Now based in Milwaukee, her quilting and mending celebrate the hand, and her works tug at memories and shared experience. Often using specific textiles, like an heirloom tablecloth, bed sheet, or cloth teabag, Heidi adds subtle meaning and material memory from the start. Ever curious, she works with a variety of quilting techniques including visible hand piecing and knots, improvisation, patchwork, and applique. Heidi pursues her passion for teaching by lecturing and leading workshops across the country and shares her creative process with thousands on Instagram.
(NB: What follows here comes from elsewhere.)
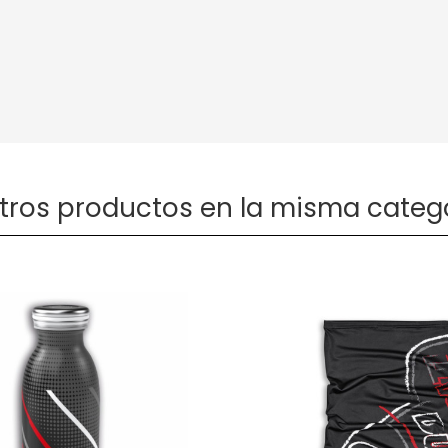
otros productos en la misma catego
Heidi has exhibited in art and textile museums across the country and was an Artist in Residence at Milwaukee’s Lake Park through the ARTservancy with Gallery 224 in 2020-21. Additionally, Heidi lives a handmade lifestyle, sewing her own clothes, fermenting, eating from pottery she made a decade ago, and practicing hand yoga, which she shares with other creatives on her YouTube channel.